[Collected data]
______

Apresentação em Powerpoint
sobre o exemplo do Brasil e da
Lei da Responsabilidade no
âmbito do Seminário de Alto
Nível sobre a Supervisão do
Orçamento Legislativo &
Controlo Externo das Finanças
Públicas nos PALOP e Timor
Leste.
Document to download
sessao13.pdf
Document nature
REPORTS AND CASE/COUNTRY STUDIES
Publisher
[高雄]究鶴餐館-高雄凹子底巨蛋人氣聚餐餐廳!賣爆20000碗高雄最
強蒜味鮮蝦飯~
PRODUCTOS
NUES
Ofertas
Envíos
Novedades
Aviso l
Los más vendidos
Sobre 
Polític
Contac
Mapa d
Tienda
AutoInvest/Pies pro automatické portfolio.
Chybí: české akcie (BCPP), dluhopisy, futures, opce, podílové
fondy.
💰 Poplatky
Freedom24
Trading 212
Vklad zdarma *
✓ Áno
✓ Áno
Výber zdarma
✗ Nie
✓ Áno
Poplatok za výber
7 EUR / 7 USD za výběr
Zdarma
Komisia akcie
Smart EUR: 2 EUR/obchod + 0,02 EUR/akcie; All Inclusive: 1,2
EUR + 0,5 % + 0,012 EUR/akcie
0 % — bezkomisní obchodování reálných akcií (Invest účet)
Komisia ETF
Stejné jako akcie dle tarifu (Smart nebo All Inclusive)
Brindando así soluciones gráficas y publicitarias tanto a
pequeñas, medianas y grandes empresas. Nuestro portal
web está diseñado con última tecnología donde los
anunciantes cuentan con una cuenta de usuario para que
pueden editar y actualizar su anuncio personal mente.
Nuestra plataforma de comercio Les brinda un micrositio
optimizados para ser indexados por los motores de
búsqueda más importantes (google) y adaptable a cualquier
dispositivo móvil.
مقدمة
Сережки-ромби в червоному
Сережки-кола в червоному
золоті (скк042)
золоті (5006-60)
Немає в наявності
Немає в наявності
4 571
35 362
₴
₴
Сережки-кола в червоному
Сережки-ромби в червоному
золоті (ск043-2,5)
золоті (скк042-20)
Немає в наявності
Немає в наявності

______

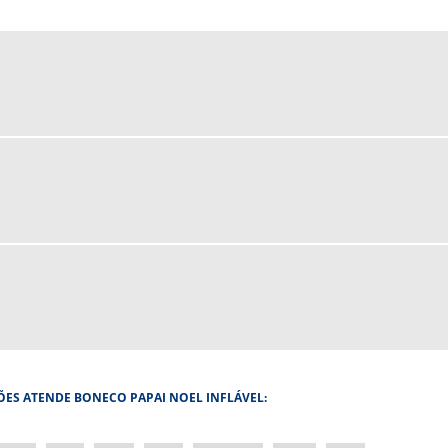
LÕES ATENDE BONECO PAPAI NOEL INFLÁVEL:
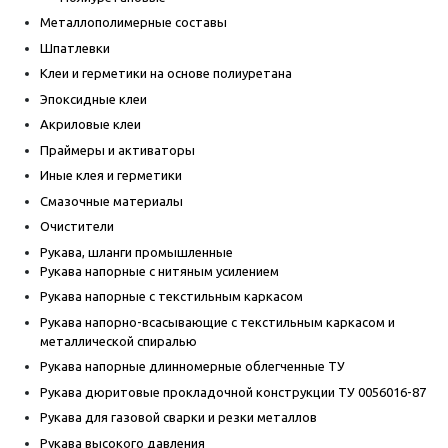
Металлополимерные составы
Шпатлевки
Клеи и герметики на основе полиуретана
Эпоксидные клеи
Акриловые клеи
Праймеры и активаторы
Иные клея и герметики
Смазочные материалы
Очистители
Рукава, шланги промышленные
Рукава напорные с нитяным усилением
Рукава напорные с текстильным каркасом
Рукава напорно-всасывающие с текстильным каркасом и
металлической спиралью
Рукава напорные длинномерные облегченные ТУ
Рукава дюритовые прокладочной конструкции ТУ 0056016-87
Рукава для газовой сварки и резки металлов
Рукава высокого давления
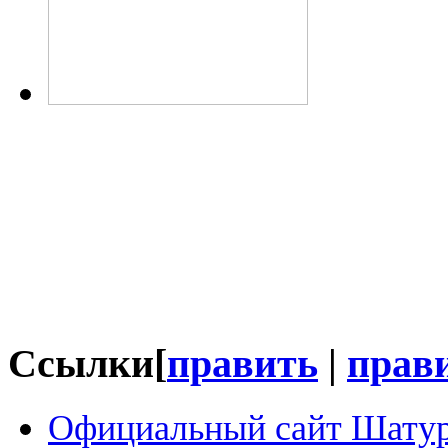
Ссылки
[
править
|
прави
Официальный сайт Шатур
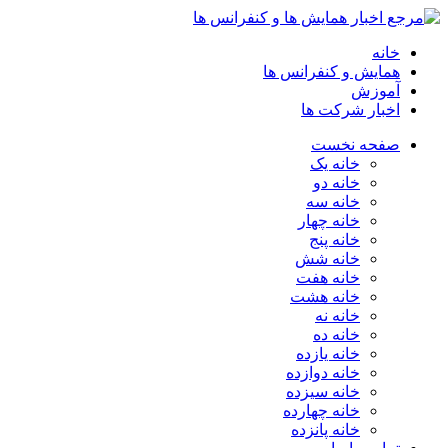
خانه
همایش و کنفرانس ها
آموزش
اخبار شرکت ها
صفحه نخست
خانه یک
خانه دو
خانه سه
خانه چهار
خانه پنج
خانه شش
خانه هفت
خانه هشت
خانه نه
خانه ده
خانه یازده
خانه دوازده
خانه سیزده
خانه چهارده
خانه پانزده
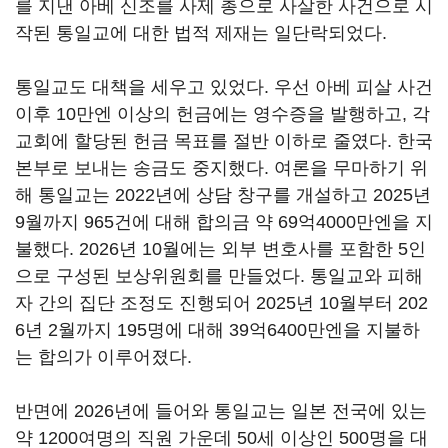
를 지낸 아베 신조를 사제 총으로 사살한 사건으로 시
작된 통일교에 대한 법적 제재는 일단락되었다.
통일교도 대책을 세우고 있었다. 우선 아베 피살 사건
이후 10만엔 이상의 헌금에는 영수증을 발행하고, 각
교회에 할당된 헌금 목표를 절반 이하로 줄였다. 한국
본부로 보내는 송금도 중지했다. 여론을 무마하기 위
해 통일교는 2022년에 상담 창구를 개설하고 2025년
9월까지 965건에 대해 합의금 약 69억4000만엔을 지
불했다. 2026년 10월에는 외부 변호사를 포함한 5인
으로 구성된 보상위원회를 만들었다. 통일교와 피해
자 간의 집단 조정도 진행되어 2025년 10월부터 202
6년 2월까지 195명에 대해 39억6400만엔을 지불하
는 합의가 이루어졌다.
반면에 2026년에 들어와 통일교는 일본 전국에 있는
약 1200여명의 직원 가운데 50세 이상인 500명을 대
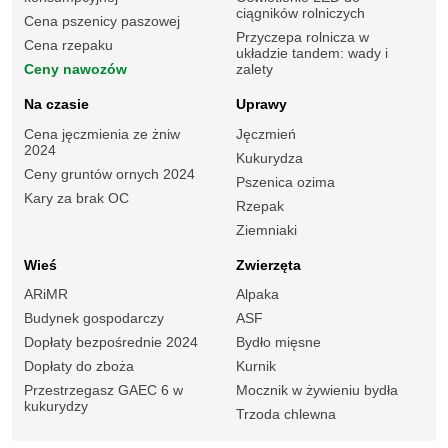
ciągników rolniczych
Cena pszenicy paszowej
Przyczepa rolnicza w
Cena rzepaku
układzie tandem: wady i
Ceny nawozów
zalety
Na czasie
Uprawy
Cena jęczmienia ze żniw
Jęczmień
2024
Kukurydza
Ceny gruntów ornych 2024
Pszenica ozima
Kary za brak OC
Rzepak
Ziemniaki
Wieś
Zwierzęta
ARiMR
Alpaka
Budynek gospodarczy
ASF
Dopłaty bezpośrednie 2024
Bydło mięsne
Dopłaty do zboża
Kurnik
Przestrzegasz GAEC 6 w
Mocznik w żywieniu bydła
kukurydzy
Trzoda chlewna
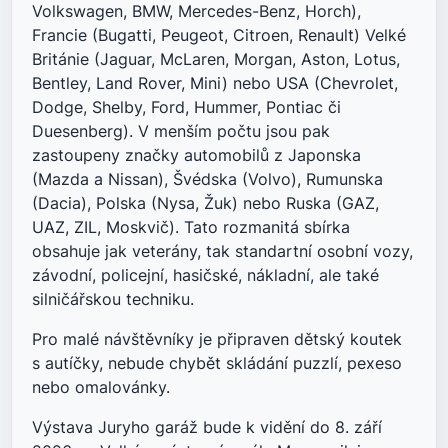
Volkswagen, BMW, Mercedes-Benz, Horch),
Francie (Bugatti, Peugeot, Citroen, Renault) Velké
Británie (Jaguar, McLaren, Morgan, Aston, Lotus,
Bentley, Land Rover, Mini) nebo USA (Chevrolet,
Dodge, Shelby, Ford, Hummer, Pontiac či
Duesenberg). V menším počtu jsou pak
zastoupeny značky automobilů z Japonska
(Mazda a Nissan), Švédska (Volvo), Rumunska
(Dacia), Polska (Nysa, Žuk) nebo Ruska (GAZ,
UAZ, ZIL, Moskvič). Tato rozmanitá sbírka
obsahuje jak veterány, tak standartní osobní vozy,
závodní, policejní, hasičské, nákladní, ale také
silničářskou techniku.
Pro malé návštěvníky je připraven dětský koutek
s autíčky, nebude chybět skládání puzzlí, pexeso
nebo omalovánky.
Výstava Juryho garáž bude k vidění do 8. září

______

* [TASK ITEM]
Taking the lines above, repeat exactly those from the line that contains "Apresentação em Powerpoint" through the line that contains "Komisia akcie", and both of those lines as well. Include nothing else.

* [ANSWER AREA]
Apresentação em Powerpoint
sobre o exemplo do Brasil e da
Lei da Responsabilidade no
âmbito do Seminário de Alto
Nível sobre a Supervisão do
Orçamento Legislativo &
Controlo Externo das Finanças
Públicas nos PALOP e Timor
Leste.
Document to download
sessao13.pdf
Document nature
REPORTS AND CASE/COUNTRY STUDIES
Publisher
[高雄]究鶴餐館-高雄凹子底巨蛋人氣聚餐餐廳!賣爆20000碗高雄最
強蒜味鮮蝦飯~
PRODUCTOS
NUES
Ofertas
Envíos
Novedades
Aviso l
Los más vendidos
Sobre 
Polític
Contac
Mapa d
Tienda
AutoInvest/Pies pro automatické portfolio.
Chybí: české akcie (BCPP), dluhopisy, futures, opce, podílové
fondy.
💰 Poplatky
Freedom24
Trading 212
Vklad zdarma *
✓ Áno
✓ Áno
Výber zdarma
✗ Nie
✓ Áno
Poplatok za výber
7 EUR / 7 USD za výběr
Zdarma
Komisia akcie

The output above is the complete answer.